• **Your objective**:
From first line to last, retype the data exactly.

┄┄┄┄┄┄┄┄┄┄

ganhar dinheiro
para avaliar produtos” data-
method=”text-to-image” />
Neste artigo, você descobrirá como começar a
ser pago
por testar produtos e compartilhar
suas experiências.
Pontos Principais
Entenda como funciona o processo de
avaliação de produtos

┄┄┄┄┄┄┄┄┄┄

• **Final answer**:
ganhar dinheiro
para avaliar produtos” data-
method=”text-to-image” />
Neste artigo, você descobrirá como começar a
ser pago
por testar produtos e compartilhar
suas experiências.
Pontos Principais
Entenda como funciona o processo de
avaliação de produtos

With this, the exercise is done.